The National Tertiary Education Union has condemned ACU management’s plan to scrap more than 32 full-time equivalent jobs, pushing total positions lost this year past 110.
ACU senior management has released a new draft paper, which reveals the equivalent of 32.4 full-time equivalent academic roles would be cut.
The new plan is in addition to more than 80 full-time academic and professional jobs that were lost between February and May.
ACU has signalled that even more job cuts are on the way, with another announcement expected soon.
NTEU ACU Branch President Dr Leah Kaufmann said:
“These job cuts are a disaster for ACU.
“There is no way excess spending can be solved by job cuts that risk ACU’s ability to deliver core work, particularly teaching, supporting students and conducting research.

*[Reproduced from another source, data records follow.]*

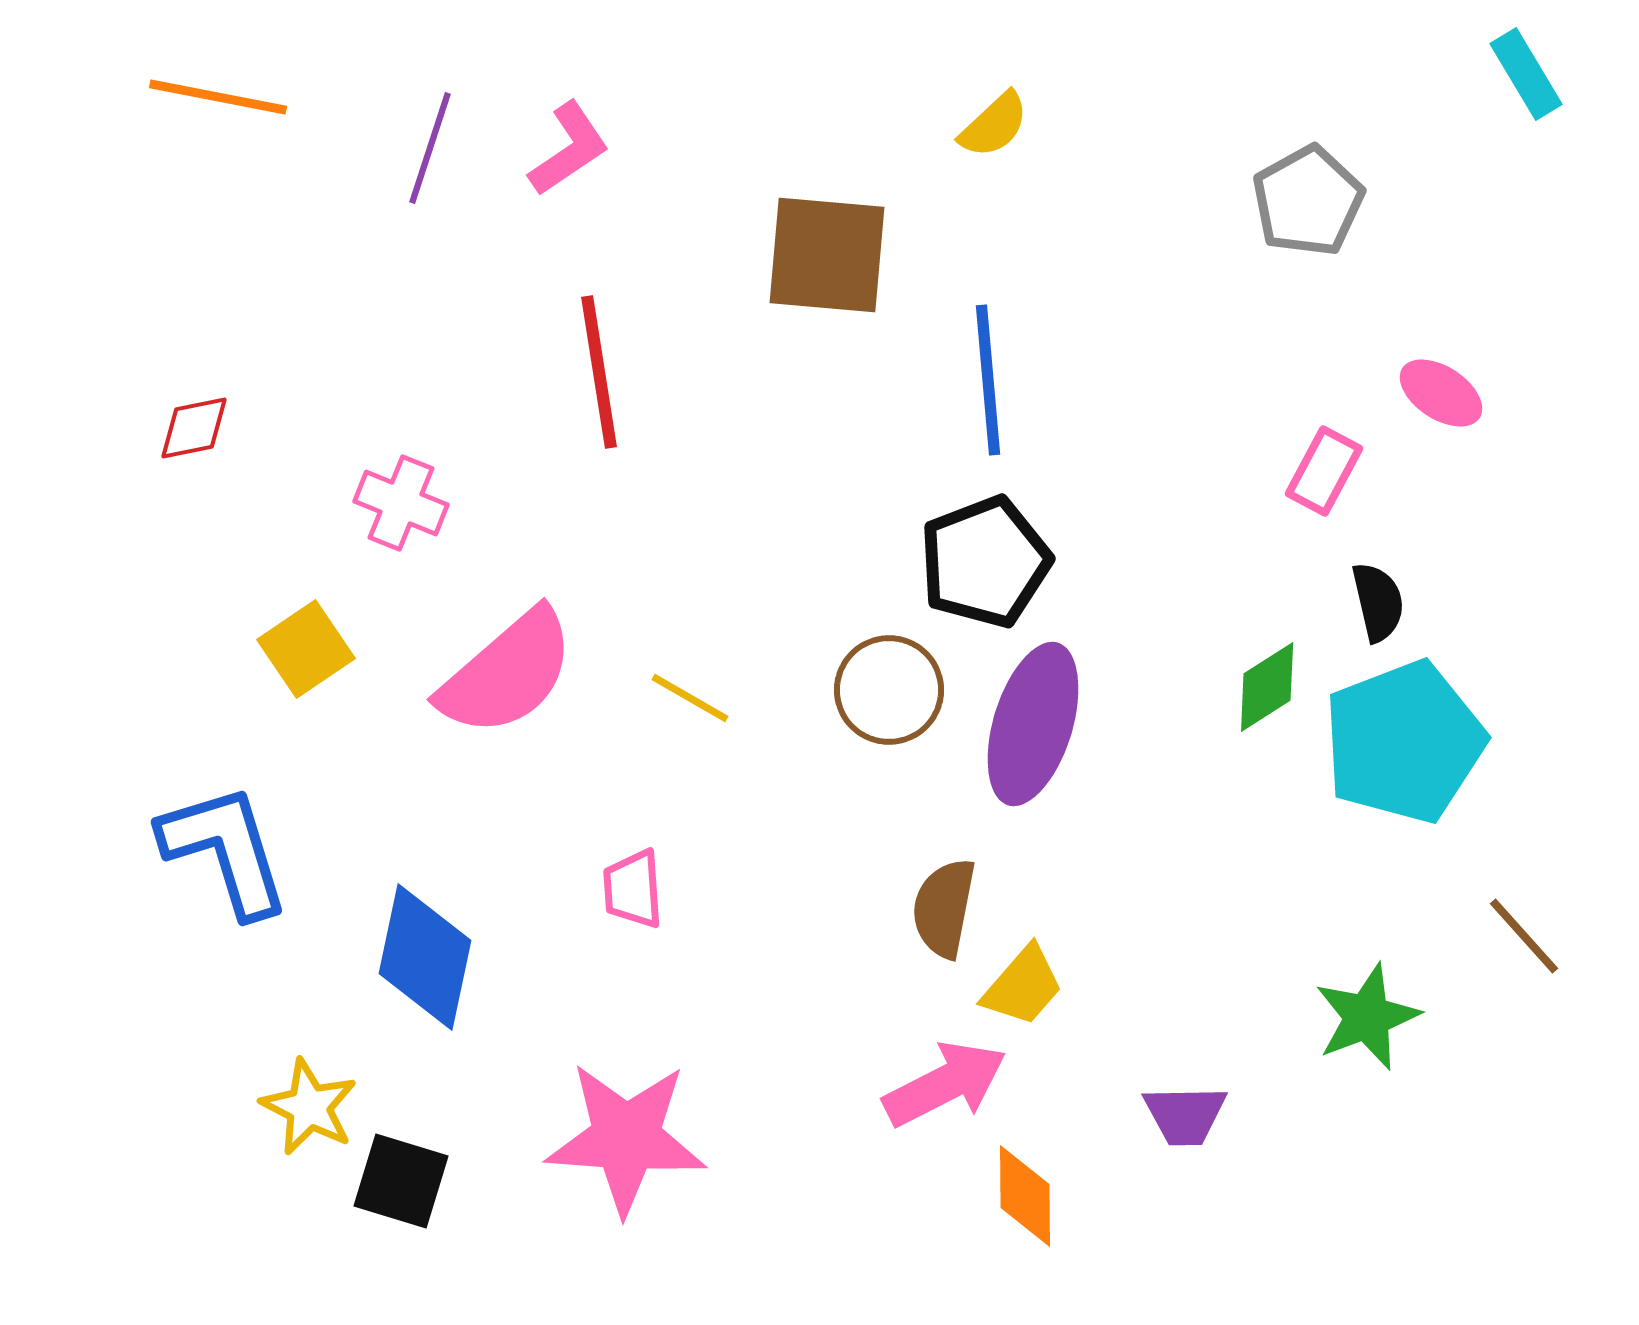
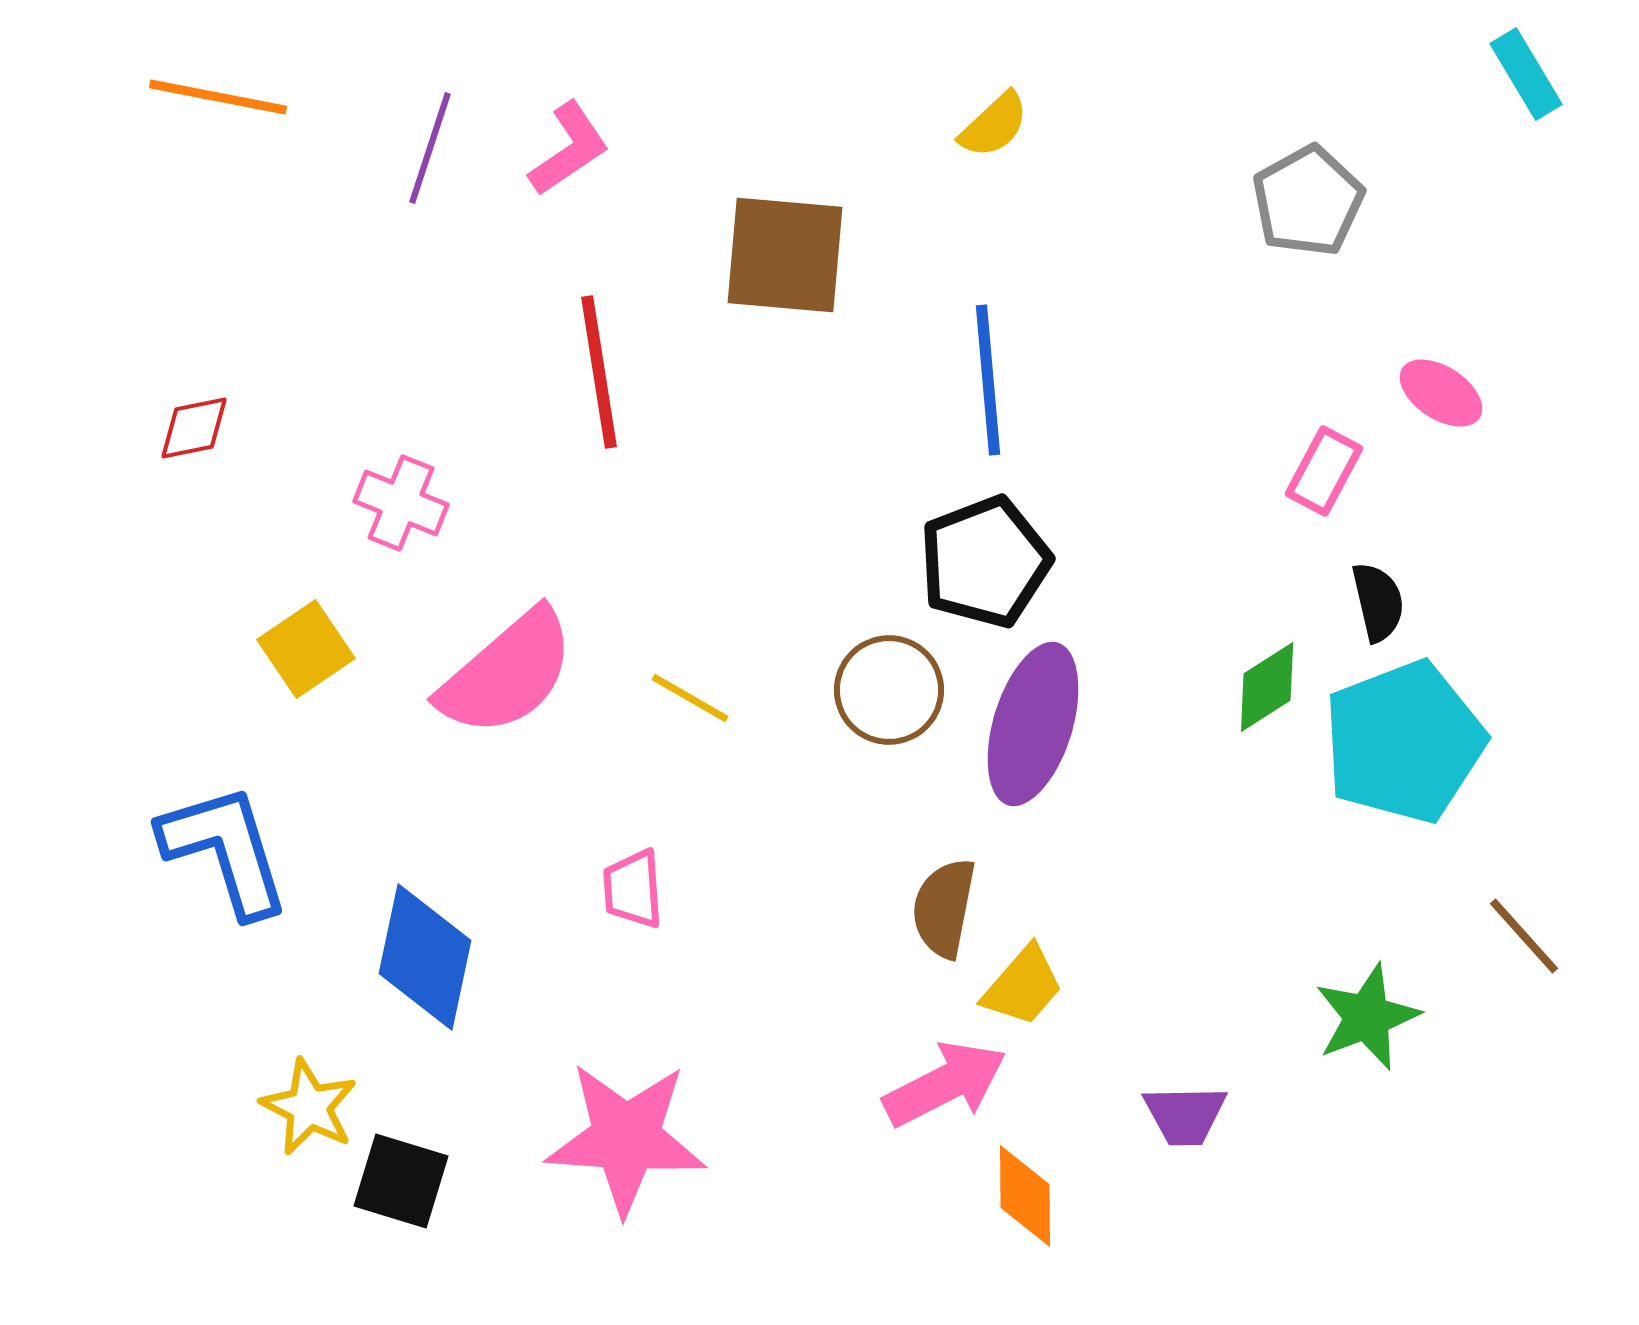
brown square: moved 42 px left
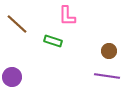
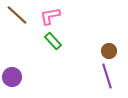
pink L-shape: moved 17 px left; rotated 80 degrees clockwise
brown line: moved 9 px up
green rectangle: rotated 30 degrees clockwise
purple line: rotated 65 degrees clockwise
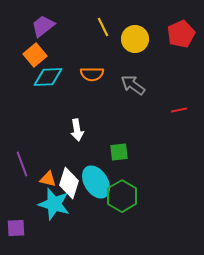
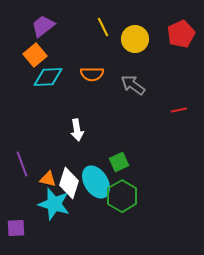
green square: moved 10 px down; rotated 18 degrees counterclockwise
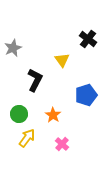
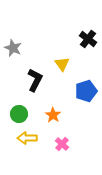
gray star: rotated 24 degrees counterclockwise
yellow triangle: moved 4 px down
blue pentagon: moved 4 px up
yellow arrow: rotated 126 degrees counterclockwise
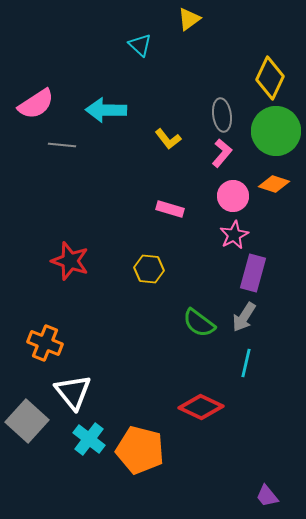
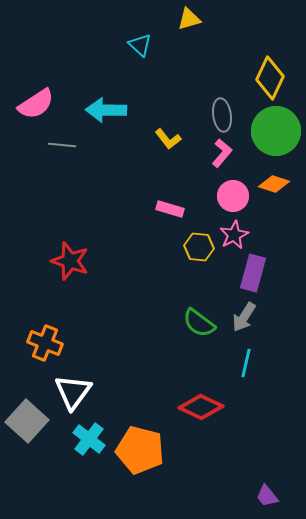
yellow triangle: rotated 20 degrees clockwise
yellow hexagon: moved 50 px right, 22 px up
white triangle: rotated 15 degrees clockwise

“We believe these cuts are entirely unnecessary and irrelevant to the current financial circumstances, and we wholly reject the reasoning that cutting jobs will solve the growing deficit.
“It is clear that the cause of this deficit is not staff costs, but massive overspending in other areas of the university’s budget, such as travel, that management has simply been unable to get under control.
“Budget management and leadership accountability is needed, not job cuts.
NTEU National President Dr Alison Barnes said:
“Hardworking staff should not be paying for management’s failures with their jobs.
“The NTEU will fight to minimise every job loss and push ACU to scrap their trigger happy approach to people’s livelihoods.
“This is yet another stark example of Australia’s broken university governance model that allows failed managers to cut jobs instead of real accountability. It’s time to fix this in the Universities Accord.”